__ACTION ITEM__
Of the entries that follow, how many lines hold the word "DETERMINA"? Reply with the number only.

Start of Block

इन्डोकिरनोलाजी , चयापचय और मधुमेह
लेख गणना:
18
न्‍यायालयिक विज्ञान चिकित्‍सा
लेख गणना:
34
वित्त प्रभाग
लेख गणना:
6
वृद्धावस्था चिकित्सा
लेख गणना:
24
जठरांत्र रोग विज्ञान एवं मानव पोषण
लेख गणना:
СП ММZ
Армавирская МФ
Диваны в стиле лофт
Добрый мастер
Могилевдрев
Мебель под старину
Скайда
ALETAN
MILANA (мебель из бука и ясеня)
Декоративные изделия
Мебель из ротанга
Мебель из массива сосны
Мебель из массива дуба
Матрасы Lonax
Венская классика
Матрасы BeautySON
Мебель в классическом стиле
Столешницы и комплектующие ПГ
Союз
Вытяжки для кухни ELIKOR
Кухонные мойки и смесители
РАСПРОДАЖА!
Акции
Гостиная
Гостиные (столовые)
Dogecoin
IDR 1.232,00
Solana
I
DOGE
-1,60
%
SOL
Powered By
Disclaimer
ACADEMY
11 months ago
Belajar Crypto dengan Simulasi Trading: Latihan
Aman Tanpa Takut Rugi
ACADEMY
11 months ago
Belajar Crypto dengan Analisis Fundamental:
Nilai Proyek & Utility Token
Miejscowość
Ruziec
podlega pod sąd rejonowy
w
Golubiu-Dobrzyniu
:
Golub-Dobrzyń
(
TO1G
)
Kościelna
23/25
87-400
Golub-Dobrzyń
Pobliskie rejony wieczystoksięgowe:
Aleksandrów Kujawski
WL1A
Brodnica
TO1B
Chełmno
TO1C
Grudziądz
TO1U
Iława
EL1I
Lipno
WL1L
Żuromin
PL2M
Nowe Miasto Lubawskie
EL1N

End of Block
Start of Block

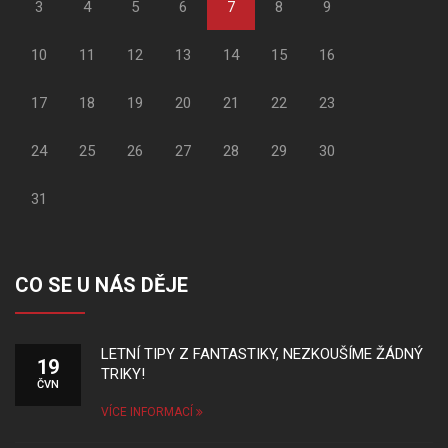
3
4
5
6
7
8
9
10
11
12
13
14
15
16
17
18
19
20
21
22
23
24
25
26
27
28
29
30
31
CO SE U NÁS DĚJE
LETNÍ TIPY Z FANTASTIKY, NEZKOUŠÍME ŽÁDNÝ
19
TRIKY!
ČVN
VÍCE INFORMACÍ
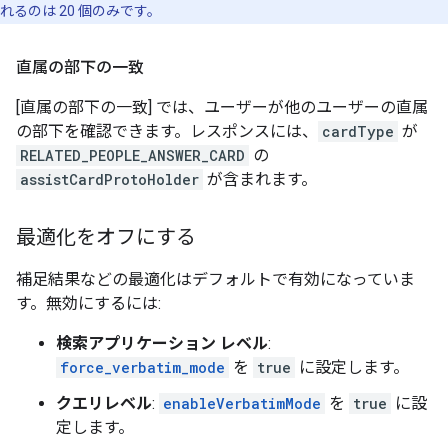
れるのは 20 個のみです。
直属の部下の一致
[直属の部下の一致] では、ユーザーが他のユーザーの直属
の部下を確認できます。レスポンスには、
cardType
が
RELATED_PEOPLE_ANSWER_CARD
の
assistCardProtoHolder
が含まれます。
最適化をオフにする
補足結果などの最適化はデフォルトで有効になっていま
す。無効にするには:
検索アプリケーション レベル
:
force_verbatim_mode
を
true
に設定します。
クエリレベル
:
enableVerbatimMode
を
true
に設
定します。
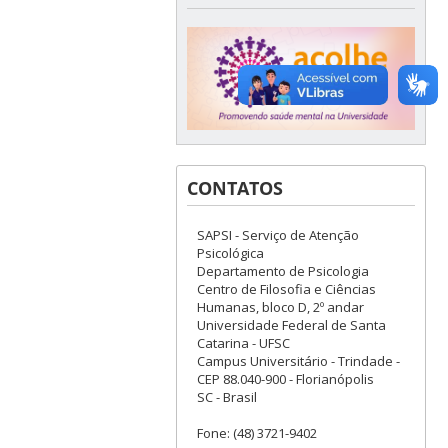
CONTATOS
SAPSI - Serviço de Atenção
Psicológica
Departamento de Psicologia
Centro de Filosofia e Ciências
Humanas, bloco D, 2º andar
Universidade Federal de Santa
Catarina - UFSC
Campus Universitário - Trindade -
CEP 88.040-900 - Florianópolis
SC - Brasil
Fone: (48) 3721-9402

End of Block
Start of Block

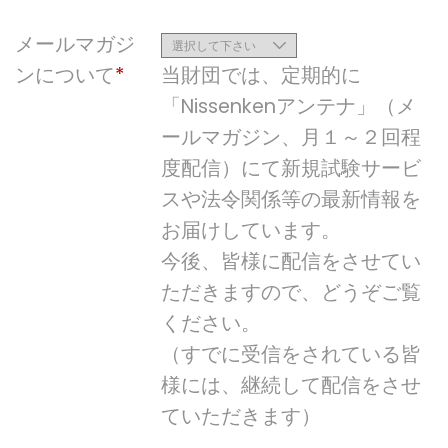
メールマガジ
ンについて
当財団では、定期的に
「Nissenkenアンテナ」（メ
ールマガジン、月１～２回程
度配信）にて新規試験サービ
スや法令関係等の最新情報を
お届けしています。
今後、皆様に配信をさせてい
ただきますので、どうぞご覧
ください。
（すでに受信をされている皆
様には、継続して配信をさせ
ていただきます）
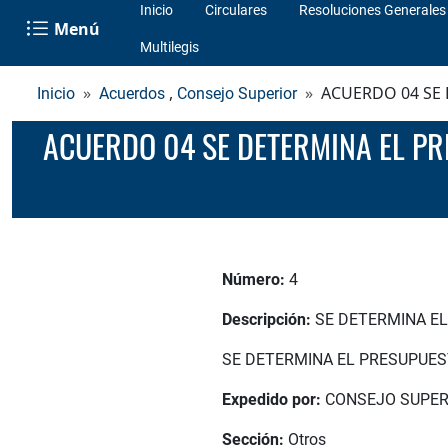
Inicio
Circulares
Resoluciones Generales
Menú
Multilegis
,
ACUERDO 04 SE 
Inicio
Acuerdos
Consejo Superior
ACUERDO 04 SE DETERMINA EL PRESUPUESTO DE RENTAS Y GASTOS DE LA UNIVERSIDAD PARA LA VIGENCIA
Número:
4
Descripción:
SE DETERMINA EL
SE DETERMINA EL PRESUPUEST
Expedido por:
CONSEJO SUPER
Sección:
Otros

End of Block

__OUTPUT OF THE TASK__
3